Since the diversion dam was removed from Fossil Creek in 2005, the 17-mile river that travels the border of the Coconino and Tonto national forests has become an idyll for indigenous wildlife species and visitors who swim, hike and fish. Its travertine pools and waterfalls frequently grace calendars and the pages of Arizona Highways. The river has also become a laboratory for researchers like the Center for Ecosystem Science and Society’s Jane Marks, who uses Fossil Creek to study how carbon enters freshwater food webs and what that means for these ecosystems and the global carbon cycle.
The starting place for Marks’ investigations is the seemingly ordinary act of a leaf falling in a stream. In a recent paper published in Annual Reviews of Ecology, Evolution, and Systematics, she traced the pathways that elements in leaves, such as carbon and nitrogen, take when they drop from trees into a river and how those pathways help determine the health of the river ecosystem. Much work on the decomposition of dead leaves focuses on the rate of decay: how fast do nutrients go away? But Marks is curious about where elements go after they’ve left the decomposing leaf.

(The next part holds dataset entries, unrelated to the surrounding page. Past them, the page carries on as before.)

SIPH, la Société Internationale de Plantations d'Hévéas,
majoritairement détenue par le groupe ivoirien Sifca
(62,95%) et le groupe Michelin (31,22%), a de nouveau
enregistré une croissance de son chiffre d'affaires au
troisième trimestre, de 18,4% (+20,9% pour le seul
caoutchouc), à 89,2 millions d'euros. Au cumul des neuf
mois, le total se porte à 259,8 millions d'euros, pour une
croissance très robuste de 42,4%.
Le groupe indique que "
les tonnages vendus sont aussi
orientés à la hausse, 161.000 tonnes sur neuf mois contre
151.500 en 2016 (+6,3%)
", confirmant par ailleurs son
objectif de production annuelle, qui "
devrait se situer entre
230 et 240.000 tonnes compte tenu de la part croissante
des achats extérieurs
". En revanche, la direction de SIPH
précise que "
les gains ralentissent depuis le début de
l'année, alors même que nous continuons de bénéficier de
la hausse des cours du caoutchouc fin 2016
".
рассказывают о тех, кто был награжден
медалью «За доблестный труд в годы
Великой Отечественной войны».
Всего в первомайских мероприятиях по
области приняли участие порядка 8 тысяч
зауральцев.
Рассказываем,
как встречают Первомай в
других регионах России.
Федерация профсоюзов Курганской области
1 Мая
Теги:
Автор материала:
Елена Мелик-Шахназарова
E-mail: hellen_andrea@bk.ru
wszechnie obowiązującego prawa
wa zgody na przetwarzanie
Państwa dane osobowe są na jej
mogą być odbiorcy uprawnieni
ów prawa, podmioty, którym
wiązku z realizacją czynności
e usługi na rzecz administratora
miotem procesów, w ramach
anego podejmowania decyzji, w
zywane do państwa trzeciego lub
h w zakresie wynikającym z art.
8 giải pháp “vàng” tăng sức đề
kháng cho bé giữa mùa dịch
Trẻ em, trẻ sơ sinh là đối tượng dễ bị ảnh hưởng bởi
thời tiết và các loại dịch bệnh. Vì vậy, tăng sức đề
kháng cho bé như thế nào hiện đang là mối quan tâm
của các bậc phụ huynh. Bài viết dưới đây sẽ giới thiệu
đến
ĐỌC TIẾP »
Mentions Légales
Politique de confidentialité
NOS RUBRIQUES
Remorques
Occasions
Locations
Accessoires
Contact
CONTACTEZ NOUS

To answer this question, Marks and her lab conducted leaf litter experiments and stream monitoring at Fossil Creek and other nearby streams to better understand how nutrients travel from decomposing leaves to microbes and macroinvertebrates like caddisflies, mayflies and midges. Just as it’s important to figure out the fate of our own trash after we throw it away, so too is learning what factors determine where elements go next in the aquatic food web—and how warming and biodiversity influence these fates. The information Marks’ team is gathering can inform carbon cycle models and decisions about river restoration and management.
Now Fossil Creek is about to enter a new phase. Designated a Wild and Scenic River by Congress in 2009, the river is now managed and protected by the U.S. Forest Service, which has worked with conversation groups, managers, citizens and researchers like Marks to develop a Comprehensive River Management Plan. This plan will guide management decisions to protect and enhance the river’s biological, geological, cultural and recreational values. And because of its importance to the Western Apache and Yavapai people, the river also is in the process of being nominated to the National Register of Historic Places as a Traditional Cultural Property (TCP).

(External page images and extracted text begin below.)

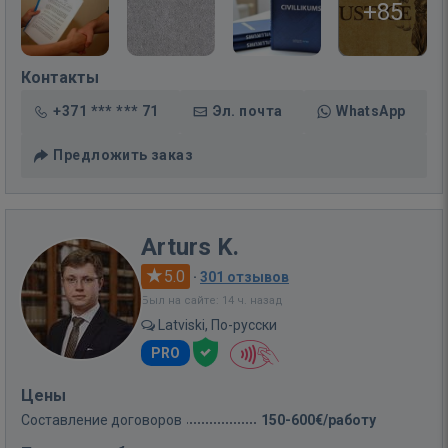
+85
Контакты
+371 *** *** 71
Эл. почта
WhatsApp
Предложить заказ
Arturs K.
5.0
·
301 отзывов
Был на сайте: 14 ч. назад
Latviski, По-русски
PRO
Цены
Составление договоров
150-600€/работу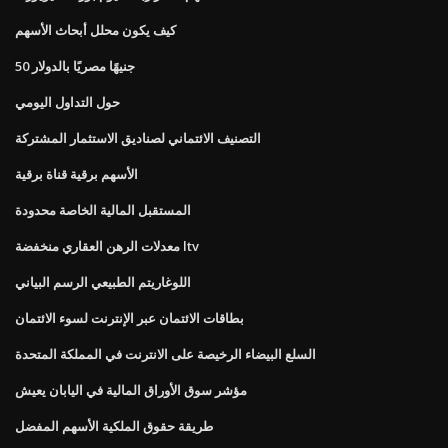
كيف يكون محلل أبحاث الأسهم
50 جنيهًا مصريًا بالدولار
حول التداول اليومي
التصنيف الائتماني لصناديق الاستثمار المشتركة
الأسهم برقية قناة برقية
المستقبل المالية الخاصة محدودة
معدلات الرهن العقاري منخفضة ltv
اللوغاريتم الطبيعي الرسم البياني
بطاقات الائتمان عبر الإنترنت لسوء الائتمان
السلع البيضاء الرخيصة على الانترنت في المملكة المتحدة
مؤشر سوق الأوراق المالية في اليابان يعيش
طريقة حقوق الملكية الأسهم المفضل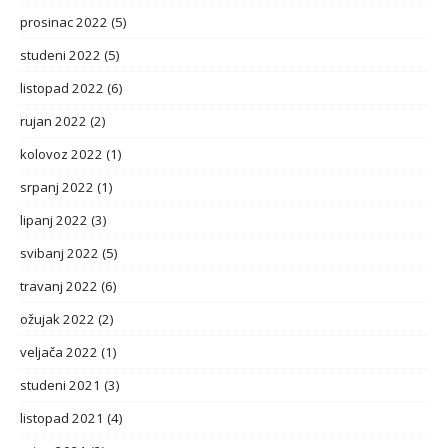
prosinac 2022
(5)
studeni 2022
(5)
listopad 2022
(6)
rujan 2022
(2)
kolovoz 2022
(1)
srpanj 2022
(1)
lipanj 2022
(3)
svibanj 2022
(5)
travanj 2022
(6)
ožujak 2022
(2)
veljača 2022
(1)
studeni 2021
(3)
listopad 2021
(4)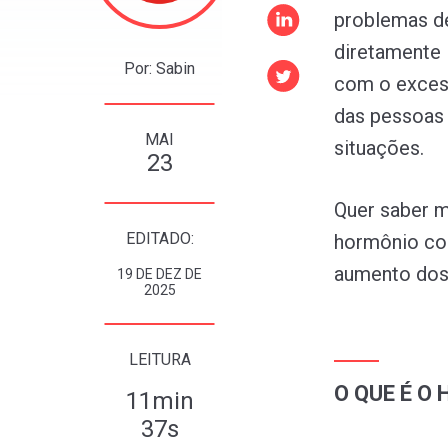
problemas de 
diretamente 
Por: Sabin
com o excess
das pessoas
MAI
situações.
23
Quer saber m
EDITADO:
hormônio cor
aumento dos
19 DE DEZ DE
2025
LEITURA
O QUE É O
11min
37s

The Forest Service is working with the U.S. Fish and Wildlife Service to draft the environmental impact statement for the plan, said Marcos Roybal, Fossil Creek project coordinator. The Forest Service plans to release a draft in June and then meet with stakeholders who weighed in on the plan’s development. Roybal said his team hopes to release a final management plan by the end of 2020.
Marks said the process has been an important one with which to be involved.